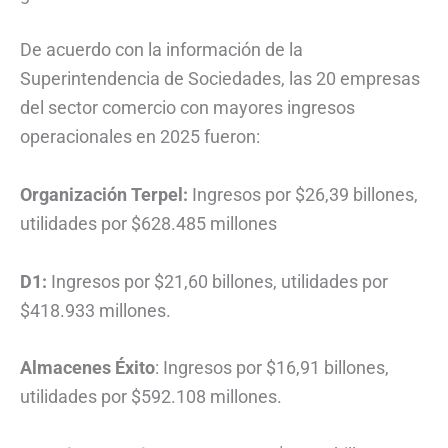
De acuerdo con la información de la
Superintendencia de Sociedades, las 20 empresas
del sector comercio con mayores ingresos
operacionales en 2025 fueron:
Organización Terpel:
Ingresos por $26,39 billones,
utilidades por $628.485 millones
D1:
Ingresos por $21,60 billones, utilidades por
$418.933 millones.
Almacenes Éxito
: Ingresos por $16,91 billones,
utilidades por $592.108 millones.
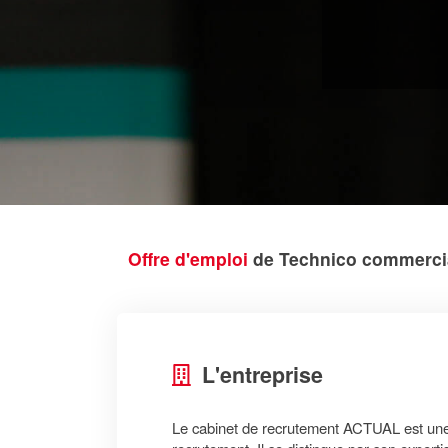
Offre d'emploi
de Technico commercial
L'entreprise
Le cabinet de recrutement ACTUAL est un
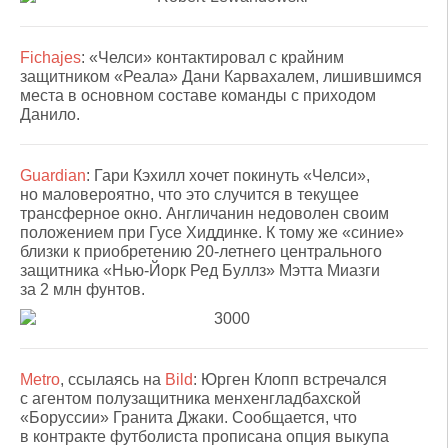
Fichajes
: «Челси» контактировал с крайним
защитником «Реала» Дани Карвахалем, лишившимся
места в основном составе команды с приходом
Данило.
Guardian
: Гари Кэхилл хочет покинуть «Челси»,
но маловероятно, что это случится в текущее
трансферное окно. Англичанин недоволен своим
положением при Гусе Хиддинке. К тому же «синие»
близки к приобретению 20-летнего центрального
защитника «Нью-Йорк Ред Буллз» Мэтта Миазги
за 2 млн фунтов.
Metro
, ссылаясь на
Bild
: Юрген Клопп встречался
с агентом полузащитника менхенгладбахской
«Боруссии» Гранита Джаки. Сообщается, что
в контракте футболиста прописана опция выкупа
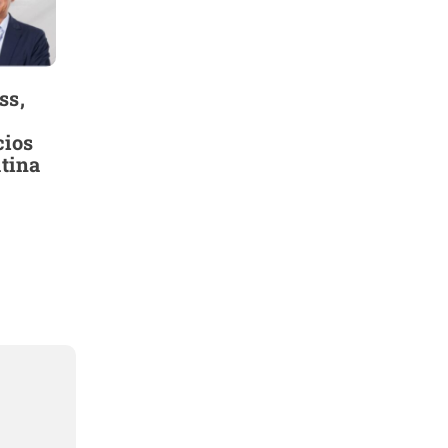
ss,
cios
tina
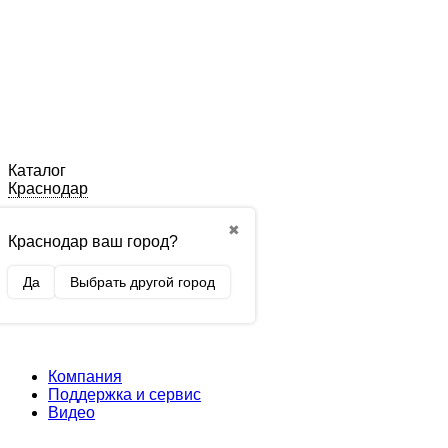
Каталог
Краснодар
✖
Краснодар ваш город?
Да
Выбрать другой город
Компания
Поддержка и сервис
Видео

**WHAT YOU WILL DO**
Line by line, give the material above again exactly, but without any pictures.

**SOLUTION FOR THIS PROBLEM**
De acuerdo con la información de la
Superintendencia de Sociedades, las 20 empresas
del sector comercio con mayores ingresos
operacionales en 2025 fueron:
Organización Terpel:
Ingresos por $26,39 billones,
utilidades por $628.485 millones
D1:
Ingresos por $21,60 billones, utilidades por
$418.933 millones.
Almacenes Éxito
: Ingresos por $16,91 billones,
utilidades por $592.108 millones.
Offre d'emploi
de Technico commercial
L'entreprise
Le cabinet de recrutement ACTUAL est un
Fichajes
: «Челси» контактировал с крайним
защитником «Реала» Дани Карвахалем, лишившимся
места в основном составе команды с приходом
Данило.
Guardian
: Гари Кэхилл хочет покинуть «Челси»,
но маловероятно, что это случится в текущее
трансферное окно. Англичанин недоволен своим
положением при Гусе Хиддинке. К тому же «синие»
близки к приобретению 20-летнего центрального
защитника «Нью-Йорк Ред Буллз» Мэтта Миазги
за 2 млн фунтов.
Metro
, ссылаясь на
Bild
: Юрген Клопп встречался
с агентом полузащитника менхенгладбахской
«Боруссии» Гранита Джаки. Сообщается, что
в контракте футболиста прописана опция выкупа
ss,
cios
tina
Каталог
Краснодар
✖
Краснодар ваш город?
Да
Выбрать другой город
Компания
Поддержка и сервис
Видео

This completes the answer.